The exhibit demonstrates how Uttech’s vision and techniques have evolved over six decades. His early works included figures and creatures that often combined human and animal forms, while his more recent pieces have focused on animal migrations that combine myriad animals and birds bolting across canvasses. 

“The sky’s become his way of showing the magic of nature,” Winters said.  

Uttech, 77, has been drawing and painting since he was a child, his love of nature inspired by the woods behind his parents’ home in Merrill.

“He’s got a connection to nature that few people have,” Winters said. Uttech’s earliest memory was of standing in the back yard of his home when a red-wing blackbird flew by, its wing brushing his face.

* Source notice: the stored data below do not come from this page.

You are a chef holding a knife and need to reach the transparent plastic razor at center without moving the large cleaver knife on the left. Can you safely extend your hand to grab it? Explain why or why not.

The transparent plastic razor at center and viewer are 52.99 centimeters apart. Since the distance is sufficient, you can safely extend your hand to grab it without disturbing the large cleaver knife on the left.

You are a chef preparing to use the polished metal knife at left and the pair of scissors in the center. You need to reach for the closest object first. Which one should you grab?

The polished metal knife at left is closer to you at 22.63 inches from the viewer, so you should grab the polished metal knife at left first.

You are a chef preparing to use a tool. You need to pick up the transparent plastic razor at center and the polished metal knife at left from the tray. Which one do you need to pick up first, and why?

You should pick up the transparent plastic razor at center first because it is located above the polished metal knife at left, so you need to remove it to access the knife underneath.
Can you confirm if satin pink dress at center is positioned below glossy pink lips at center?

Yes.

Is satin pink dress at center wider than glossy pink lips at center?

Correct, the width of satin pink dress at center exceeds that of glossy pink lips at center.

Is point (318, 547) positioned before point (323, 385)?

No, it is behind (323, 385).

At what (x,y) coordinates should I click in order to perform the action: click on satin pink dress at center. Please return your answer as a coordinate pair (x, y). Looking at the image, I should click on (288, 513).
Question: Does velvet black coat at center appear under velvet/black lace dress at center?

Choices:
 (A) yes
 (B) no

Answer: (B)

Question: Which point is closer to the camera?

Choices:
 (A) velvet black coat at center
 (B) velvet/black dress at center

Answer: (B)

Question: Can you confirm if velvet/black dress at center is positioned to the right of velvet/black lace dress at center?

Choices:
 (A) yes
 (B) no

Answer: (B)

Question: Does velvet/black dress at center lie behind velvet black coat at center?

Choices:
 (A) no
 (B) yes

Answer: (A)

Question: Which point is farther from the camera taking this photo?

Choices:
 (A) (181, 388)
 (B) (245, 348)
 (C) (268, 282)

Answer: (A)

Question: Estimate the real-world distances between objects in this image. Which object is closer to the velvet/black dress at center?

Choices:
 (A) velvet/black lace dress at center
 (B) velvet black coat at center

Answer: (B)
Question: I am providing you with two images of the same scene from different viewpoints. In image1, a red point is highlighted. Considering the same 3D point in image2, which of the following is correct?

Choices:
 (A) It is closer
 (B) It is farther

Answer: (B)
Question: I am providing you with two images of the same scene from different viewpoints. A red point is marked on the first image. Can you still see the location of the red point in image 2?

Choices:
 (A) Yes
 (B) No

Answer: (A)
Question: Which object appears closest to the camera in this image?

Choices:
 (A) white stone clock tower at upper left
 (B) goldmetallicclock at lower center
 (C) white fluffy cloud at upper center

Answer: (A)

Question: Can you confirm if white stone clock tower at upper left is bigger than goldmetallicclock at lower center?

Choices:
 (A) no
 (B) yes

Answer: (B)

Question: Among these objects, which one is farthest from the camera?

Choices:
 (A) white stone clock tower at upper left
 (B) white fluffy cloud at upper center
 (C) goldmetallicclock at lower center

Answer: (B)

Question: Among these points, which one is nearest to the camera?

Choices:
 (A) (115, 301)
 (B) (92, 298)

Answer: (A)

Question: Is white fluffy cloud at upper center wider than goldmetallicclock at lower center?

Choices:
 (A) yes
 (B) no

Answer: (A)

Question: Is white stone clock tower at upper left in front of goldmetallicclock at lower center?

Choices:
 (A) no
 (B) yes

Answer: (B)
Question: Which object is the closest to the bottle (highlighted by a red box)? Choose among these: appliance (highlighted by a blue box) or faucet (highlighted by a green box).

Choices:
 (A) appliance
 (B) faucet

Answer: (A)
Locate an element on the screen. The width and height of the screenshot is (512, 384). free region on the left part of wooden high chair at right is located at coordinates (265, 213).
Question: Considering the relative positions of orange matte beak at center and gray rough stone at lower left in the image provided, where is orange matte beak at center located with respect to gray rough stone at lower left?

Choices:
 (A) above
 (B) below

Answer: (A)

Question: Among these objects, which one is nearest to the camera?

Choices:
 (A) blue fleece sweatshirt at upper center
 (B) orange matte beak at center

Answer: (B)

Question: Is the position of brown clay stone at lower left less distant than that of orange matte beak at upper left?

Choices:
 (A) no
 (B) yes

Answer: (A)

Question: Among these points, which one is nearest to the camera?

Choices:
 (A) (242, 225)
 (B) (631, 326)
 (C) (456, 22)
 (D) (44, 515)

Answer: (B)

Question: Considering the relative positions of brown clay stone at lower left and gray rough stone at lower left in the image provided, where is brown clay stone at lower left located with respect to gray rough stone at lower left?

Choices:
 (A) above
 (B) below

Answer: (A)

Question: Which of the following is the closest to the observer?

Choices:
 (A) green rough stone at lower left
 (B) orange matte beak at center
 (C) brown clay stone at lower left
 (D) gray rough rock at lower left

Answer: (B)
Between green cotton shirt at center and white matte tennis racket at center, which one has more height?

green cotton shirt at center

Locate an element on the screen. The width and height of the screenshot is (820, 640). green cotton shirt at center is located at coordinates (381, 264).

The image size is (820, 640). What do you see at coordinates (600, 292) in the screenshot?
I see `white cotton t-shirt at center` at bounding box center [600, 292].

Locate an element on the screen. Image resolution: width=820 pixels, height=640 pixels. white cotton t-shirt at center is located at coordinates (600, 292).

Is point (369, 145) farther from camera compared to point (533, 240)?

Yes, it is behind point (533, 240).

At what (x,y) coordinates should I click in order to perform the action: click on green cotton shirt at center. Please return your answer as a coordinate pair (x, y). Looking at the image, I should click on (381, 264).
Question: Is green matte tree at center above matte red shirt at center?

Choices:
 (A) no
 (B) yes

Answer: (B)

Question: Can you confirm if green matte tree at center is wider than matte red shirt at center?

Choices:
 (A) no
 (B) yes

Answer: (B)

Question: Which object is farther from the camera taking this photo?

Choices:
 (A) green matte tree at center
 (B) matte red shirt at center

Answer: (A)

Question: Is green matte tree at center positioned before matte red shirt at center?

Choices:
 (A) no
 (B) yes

“He became fascinated with birds, the idea of becoming close to nature,” she said, noting Uttech is an avid birder.

While a student at the Layton School of Art in Milwaukee, Uttech discovered surrealist works of Wisconsin painter John Wilde and the music of Finnish composer Jean Sibelius that inspired him.

Many of Uttech’s earliest works were destroyed in a 1969 fire at his Milwaukee apartment. 

The earliest works in the museum show is “A Painting for Jean Sibelius,” a 1965 painting that draws on the forest spirits of Finnish folklore to show the spirit Tapio, depicted as a shadow, and a grey owl guiding a woodsman through the forest at nightfall.

“I love this work,” Winters said. “Everything you see here, this animated spirit, this magical quality to the forest, continues throughout his career.”

Uttech, who earned a master of fine arts degree from the University of Cincinnati, became a tenure-track art professor at the University of Wisconsin-Milwaukee in 1968, the same year he took his first trip to Quetico Provincial Park in Canada, a four-million-acre parcel of pristine wilderness whose rock formations, lakes, trees and wildlife would inform his works throughout his career.

By the mid 1970s, however, Uttech felt out of place in the art world, which had embraced minimal, conceptual and psychedelic forms, Winters said. 

“He was at the point he was going to give this all up. His work didn’t seem to gel in the current art world.”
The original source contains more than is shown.